The superior performance of Vonode is attributed to two key algorithmic innovations. First, a new type of spectrum graph was developed for sequence tag evaluation. Spectrum graphs were first proposed by Bartels et al[20] and have been used in many de novo sequencing algorithms. In the Bartels type of spectrum graphs, only one type of edge is used, which connects adjacent fragment ions of the same ion type. Artifact vertices are created to represent absent complementary ions for a lone y or b ion to capture the relationships between adjacent fragment ions of different ion types via those artifact vertices. In this study, a new type of spectrum graph was developed to use four types of edges to represent the four possible relationships among adjacent fragment ions (Figures 1 and 2), avoiding creation of any artifact vertices. Every observed product ion is transformed to one and only one vertex in spectrum graph. The score for a sequence tag is the total weight of all spectrum edges covered by the sequence tag. This scoring function rewards a fragmentation site defined by a pair of complementary y and b ions much more than one defined by a lone y or b ion. A residue derived from two adjacent pairs of complementary y and b ions is rewarded with the total weight of six spectrum edges; whereas a residue derived from two adjacent lone fragment ions is rewarded with the weight of only one spectrum edge (Figures 1 and 2).

Second, the weight of a spectrum edge is calculated based on its relative mass error without using intensity information. False edges connecting two unrelated ions were expected to be more likely to have a high relative mass error than true edges connecting two y or b ions. Based on the distribution of relative mass errors in the benchmark dataset (Figure 3), the relative mass error of a spectrum edge was standardized to a weight between 0 and 1. Higher edge weights correspond to lower relative mass errors. This simplistic scoring function of weighing spectrum edges with relative mass errors was designed to take advantage of the improved mass accuracy, sensitivity, and dynamic range of Orbitrap and FT-ICR mass analyzers.

Development of consensus sequence tag approach

If the top sequence tag of a spectrum is incorrect, the sequence tag with the second highest score for this spectrum could be correct.
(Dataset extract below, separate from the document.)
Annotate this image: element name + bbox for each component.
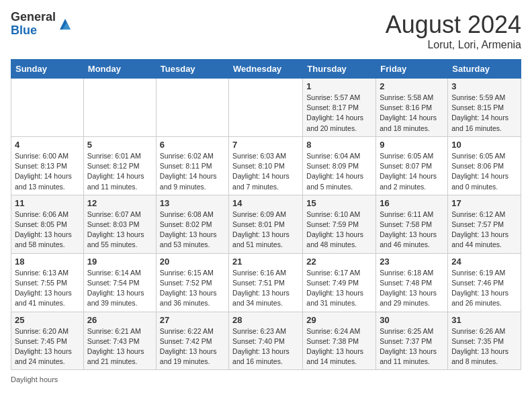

One can use the top two sequence tags of a spectrum to match its Sequest identification and consider this spectrum to be correctly sequenced if one of the top two sequence tags matches the Sequest identification. The accuracy of the top sequence tags at threshold 4.0 was 72%. By adding the second best sequence tag of every spectrum into consideration, the accuracy was improved to 82%. Adding the third best tag increased the accuracy further to 86%. There was a diminishing return on the accuracy improvement by including more lower-ranking sequence tags. Considering multiple top ranking sequence tags for a spectrum conveniently improved the accuracy, but it would also complicate the subsequent step of using sequence tags for sequence polymorphism characterization and chemical modification identification. A consensus sequence tag approach was proposed to obtain the significant accuracy gain of including the second best sequence tag without reporting two sequence tags for a spectrum. A consensus sequence tag is simply the maximum common sub-sequence between the top two sequence tags in a spectrum. It is guaranteed to be correct if at least one of the top two sequence tags is correct.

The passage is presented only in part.